__Exercise__.
The answer must consist of every line from the entries that holds the word "scrollbar".

__Stored data entries__.
········

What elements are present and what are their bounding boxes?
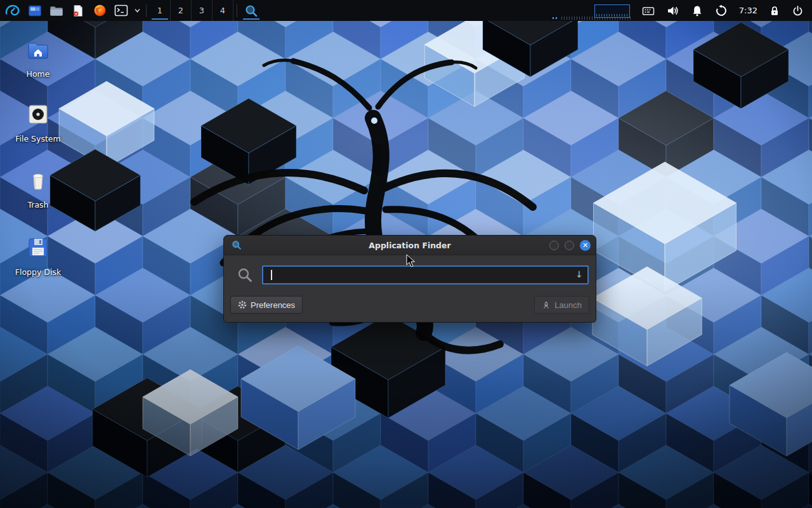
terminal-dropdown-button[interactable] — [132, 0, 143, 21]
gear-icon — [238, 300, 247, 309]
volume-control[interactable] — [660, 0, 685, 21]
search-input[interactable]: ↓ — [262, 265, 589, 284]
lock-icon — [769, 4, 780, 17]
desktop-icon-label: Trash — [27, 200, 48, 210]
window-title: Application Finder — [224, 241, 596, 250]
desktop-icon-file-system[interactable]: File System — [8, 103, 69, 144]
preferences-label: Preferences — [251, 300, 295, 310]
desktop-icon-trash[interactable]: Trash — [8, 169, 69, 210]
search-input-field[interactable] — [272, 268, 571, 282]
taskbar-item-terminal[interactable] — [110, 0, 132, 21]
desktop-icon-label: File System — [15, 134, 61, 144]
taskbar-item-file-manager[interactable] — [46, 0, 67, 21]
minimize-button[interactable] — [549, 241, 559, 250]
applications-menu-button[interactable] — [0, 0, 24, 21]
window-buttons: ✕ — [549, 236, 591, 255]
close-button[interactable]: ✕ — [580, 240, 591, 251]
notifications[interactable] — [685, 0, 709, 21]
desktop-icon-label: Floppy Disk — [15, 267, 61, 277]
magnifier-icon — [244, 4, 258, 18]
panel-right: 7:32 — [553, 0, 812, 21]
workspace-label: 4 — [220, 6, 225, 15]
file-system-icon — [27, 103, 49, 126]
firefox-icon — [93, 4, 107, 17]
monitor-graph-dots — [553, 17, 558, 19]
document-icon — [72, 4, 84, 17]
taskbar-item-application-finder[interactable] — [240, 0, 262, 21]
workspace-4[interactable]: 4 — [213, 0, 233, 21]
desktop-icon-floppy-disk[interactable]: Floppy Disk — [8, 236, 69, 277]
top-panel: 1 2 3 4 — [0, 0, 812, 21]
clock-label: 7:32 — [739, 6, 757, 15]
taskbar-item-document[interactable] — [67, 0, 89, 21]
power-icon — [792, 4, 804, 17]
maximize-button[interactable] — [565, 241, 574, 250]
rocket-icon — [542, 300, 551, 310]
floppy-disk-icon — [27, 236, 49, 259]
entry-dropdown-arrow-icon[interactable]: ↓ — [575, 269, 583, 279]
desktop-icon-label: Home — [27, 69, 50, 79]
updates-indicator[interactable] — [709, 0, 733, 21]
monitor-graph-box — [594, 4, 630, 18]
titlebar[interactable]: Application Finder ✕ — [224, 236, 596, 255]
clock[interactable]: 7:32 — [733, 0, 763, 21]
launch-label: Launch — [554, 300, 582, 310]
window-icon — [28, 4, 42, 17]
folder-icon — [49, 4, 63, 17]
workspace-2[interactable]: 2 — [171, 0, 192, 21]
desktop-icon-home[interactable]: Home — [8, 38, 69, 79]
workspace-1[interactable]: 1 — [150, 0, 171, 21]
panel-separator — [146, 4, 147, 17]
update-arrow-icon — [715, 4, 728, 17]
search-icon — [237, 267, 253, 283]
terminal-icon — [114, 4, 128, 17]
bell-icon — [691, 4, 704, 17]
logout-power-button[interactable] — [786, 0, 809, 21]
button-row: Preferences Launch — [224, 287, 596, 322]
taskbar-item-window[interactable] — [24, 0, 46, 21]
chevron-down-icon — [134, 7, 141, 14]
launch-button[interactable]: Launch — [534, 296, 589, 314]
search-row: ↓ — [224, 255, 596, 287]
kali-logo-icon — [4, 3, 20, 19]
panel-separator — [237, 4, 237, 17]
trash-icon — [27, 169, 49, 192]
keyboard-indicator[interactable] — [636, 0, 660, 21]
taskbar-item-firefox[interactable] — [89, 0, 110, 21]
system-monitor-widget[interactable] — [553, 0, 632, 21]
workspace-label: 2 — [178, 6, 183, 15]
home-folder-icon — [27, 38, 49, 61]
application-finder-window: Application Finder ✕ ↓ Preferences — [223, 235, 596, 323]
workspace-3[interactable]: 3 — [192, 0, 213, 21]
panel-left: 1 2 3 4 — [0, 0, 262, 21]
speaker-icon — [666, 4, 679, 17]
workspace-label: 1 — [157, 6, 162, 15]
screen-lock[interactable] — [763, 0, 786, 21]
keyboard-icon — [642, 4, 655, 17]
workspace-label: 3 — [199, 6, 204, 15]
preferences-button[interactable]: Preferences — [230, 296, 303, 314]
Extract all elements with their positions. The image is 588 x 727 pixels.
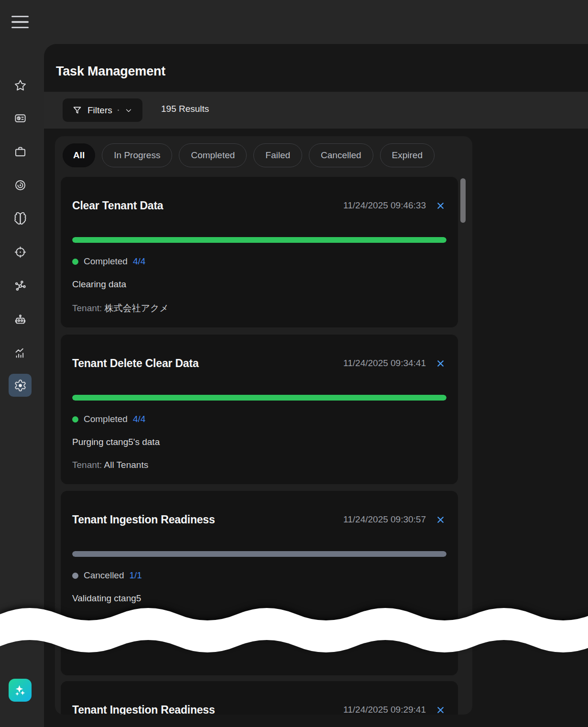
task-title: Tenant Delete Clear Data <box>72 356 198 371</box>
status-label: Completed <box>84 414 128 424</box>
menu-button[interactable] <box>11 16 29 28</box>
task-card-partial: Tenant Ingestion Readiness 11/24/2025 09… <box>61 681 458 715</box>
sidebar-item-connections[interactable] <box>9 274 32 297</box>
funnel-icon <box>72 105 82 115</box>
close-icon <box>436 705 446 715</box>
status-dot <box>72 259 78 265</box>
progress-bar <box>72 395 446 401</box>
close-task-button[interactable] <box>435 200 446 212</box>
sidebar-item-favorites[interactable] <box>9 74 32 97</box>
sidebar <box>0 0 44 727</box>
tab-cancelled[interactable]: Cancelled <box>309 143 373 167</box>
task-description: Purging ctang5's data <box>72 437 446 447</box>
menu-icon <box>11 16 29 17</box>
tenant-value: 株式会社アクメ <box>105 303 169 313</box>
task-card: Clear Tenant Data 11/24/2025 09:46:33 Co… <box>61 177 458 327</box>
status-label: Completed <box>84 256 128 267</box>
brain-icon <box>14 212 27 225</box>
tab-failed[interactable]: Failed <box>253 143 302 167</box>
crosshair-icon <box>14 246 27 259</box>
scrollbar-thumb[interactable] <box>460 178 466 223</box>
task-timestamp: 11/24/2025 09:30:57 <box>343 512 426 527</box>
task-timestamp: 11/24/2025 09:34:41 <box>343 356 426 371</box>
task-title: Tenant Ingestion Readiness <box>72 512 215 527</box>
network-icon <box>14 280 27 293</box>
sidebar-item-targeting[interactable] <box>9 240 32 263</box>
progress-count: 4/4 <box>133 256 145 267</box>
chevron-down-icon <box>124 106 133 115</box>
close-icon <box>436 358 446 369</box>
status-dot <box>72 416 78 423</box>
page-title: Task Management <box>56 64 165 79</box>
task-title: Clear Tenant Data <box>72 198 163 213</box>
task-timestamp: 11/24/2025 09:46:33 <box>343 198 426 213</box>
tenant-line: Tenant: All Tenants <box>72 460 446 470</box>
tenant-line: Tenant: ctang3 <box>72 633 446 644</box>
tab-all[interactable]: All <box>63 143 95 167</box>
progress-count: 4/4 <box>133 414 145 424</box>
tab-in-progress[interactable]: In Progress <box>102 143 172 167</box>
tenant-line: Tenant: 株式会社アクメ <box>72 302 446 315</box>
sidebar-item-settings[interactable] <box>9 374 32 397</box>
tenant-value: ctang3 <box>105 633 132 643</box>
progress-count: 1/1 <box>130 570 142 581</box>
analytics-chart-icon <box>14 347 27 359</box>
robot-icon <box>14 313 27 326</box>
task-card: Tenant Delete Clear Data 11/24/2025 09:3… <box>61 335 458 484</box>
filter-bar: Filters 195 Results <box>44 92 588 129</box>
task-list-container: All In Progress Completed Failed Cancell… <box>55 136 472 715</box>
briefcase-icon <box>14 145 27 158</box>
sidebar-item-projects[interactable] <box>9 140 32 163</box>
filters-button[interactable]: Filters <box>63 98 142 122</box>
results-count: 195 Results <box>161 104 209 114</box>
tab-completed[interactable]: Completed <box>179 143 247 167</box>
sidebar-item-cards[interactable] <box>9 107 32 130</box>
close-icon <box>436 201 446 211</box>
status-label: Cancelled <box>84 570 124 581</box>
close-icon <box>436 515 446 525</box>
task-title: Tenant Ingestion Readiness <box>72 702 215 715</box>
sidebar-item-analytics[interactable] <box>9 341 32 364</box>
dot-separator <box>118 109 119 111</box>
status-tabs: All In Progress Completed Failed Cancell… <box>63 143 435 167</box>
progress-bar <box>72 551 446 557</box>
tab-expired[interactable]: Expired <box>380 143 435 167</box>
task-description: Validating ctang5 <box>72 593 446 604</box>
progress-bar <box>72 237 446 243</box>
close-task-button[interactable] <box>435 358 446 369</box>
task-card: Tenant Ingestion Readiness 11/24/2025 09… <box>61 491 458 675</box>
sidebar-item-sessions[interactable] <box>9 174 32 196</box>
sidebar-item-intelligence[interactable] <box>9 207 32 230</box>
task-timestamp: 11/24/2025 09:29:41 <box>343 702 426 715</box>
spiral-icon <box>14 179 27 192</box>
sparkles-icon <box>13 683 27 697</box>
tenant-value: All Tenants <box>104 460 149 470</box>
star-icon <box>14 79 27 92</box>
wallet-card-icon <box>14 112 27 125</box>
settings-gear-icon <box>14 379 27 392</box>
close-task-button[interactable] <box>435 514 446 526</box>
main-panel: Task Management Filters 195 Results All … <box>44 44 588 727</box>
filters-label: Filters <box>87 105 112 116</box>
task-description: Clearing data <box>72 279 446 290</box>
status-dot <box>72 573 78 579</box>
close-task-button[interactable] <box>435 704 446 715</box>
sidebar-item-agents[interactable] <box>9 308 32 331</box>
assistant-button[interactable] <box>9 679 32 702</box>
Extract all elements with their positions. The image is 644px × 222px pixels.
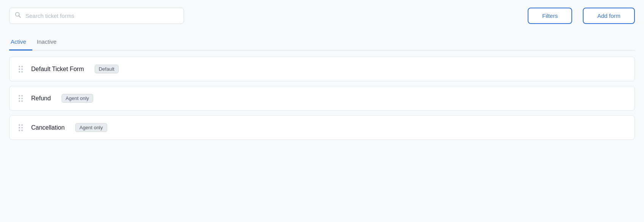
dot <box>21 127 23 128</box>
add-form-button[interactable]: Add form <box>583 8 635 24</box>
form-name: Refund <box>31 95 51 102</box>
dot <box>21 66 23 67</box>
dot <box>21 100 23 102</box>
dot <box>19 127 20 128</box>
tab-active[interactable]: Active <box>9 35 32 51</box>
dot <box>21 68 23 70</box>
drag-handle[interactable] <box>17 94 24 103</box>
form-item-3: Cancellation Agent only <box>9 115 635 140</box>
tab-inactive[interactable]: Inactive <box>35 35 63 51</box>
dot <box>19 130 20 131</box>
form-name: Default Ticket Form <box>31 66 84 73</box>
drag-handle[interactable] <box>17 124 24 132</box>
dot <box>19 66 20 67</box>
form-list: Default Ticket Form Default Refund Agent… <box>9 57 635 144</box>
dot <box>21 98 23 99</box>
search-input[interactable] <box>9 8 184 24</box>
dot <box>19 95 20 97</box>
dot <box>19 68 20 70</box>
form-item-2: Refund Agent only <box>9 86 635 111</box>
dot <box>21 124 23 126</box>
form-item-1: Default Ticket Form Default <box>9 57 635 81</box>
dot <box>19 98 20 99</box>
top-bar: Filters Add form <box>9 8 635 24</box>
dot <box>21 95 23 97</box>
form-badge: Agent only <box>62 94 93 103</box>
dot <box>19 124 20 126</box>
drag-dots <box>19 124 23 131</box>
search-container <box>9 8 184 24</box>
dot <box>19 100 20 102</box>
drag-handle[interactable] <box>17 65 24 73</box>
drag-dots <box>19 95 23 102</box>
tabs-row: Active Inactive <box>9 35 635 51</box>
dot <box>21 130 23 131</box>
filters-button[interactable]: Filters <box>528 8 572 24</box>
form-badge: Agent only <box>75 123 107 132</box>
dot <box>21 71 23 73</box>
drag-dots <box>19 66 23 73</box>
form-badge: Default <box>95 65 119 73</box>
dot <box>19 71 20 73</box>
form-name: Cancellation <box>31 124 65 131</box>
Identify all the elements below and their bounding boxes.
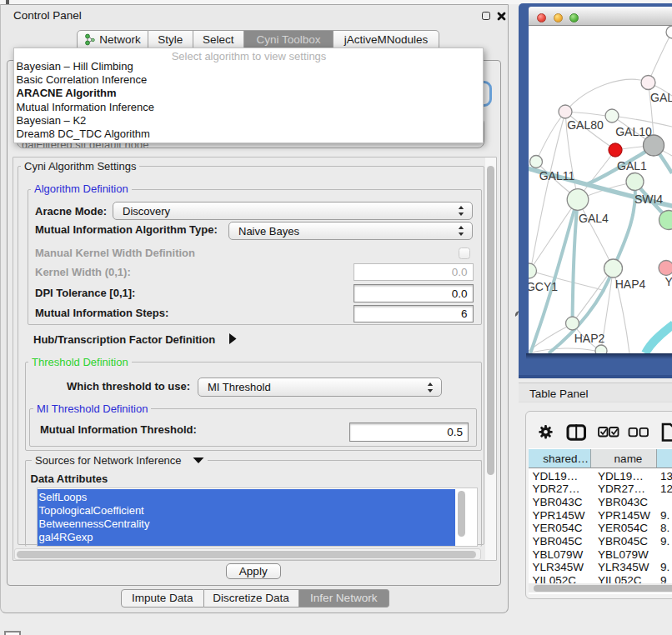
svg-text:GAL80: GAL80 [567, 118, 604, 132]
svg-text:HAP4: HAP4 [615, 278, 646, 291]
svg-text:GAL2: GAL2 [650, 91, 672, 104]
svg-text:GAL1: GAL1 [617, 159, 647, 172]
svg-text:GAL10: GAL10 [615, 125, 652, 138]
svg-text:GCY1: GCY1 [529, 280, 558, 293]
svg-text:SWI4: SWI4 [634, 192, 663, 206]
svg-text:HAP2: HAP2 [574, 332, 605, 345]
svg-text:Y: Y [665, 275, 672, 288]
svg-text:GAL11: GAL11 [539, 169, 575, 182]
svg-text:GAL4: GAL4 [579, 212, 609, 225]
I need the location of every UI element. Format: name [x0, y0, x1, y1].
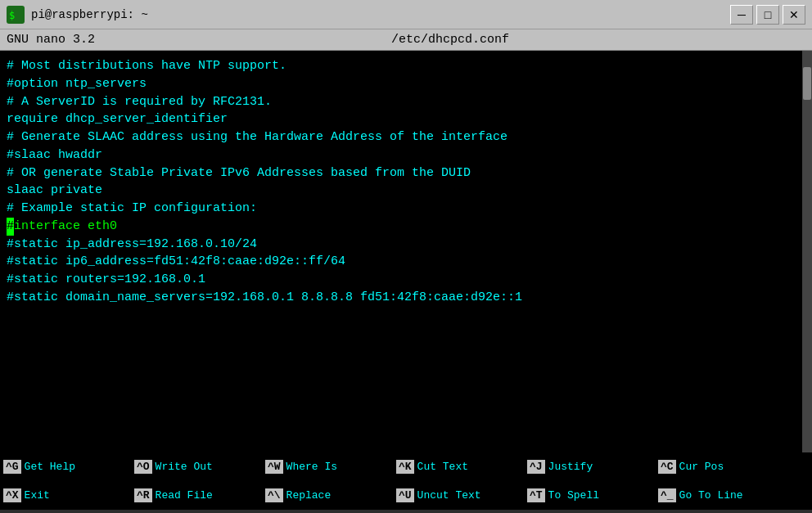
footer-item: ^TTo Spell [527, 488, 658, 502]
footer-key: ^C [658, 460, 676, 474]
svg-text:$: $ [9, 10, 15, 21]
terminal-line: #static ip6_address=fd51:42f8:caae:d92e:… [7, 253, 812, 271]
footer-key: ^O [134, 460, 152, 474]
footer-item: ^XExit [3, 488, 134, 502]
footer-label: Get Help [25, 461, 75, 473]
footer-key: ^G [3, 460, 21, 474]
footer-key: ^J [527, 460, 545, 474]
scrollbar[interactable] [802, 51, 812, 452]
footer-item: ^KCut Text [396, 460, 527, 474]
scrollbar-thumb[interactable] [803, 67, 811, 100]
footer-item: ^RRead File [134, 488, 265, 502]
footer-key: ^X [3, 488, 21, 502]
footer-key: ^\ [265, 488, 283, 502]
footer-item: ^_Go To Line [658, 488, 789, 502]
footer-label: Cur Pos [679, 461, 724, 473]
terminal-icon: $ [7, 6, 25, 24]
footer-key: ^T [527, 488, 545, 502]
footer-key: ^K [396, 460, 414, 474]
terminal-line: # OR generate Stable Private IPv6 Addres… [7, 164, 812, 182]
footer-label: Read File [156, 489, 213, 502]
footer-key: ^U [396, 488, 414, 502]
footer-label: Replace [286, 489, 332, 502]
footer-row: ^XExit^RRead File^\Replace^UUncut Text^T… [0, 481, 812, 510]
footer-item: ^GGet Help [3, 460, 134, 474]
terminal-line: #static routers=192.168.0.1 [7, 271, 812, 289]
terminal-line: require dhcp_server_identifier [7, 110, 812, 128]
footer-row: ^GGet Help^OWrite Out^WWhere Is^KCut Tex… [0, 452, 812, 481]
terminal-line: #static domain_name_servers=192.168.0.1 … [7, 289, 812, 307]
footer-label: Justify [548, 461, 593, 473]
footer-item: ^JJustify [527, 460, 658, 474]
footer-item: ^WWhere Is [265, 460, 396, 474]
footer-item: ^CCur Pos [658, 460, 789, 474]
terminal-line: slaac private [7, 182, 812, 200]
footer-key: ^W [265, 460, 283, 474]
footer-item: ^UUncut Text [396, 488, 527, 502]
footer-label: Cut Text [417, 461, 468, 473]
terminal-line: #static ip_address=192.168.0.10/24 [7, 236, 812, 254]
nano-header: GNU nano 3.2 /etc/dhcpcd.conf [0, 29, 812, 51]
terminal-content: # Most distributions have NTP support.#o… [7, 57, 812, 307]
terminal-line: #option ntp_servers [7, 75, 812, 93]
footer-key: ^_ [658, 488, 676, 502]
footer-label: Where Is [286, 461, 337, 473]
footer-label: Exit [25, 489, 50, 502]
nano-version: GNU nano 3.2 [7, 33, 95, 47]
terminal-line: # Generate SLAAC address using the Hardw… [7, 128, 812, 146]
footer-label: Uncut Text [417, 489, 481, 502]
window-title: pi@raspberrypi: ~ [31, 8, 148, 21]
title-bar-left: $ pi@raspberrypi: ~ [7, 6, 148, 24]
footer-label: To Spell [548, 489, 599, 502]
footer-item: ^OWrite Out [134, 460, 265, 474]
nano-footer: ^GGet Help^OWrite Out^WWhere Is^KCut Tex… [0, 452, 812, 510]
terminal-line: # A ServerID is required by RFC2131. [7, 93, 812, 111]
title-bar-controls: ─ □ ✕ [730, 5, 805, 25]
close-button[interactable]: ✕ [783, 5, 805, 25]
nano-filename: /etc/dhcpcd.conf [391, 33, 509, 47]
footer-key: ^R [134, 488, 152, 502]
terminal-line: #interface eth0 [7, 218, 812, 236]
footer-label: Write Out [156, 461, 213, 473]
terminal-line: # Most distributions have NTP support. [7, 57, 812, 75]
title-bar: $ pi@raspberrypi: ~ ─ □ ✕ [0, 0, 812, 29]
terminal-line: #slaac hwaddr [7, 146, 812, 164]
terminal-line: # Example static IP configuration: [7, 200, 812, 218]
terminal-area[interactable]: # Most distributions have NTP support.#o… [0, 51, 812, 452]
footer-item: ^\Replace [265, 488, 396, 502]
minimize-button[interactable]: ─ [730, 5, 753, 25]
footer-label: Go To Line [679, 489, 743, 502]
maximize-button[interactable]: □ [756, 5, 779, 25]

········

__Answer area__.
scrollbar-thumb[interactable] <box>460 178 466 223</box>
scrollbar[interactable] [802, 51, 812, 452]
scrollbar-thumb[interactable] [803, 67, 811, 100]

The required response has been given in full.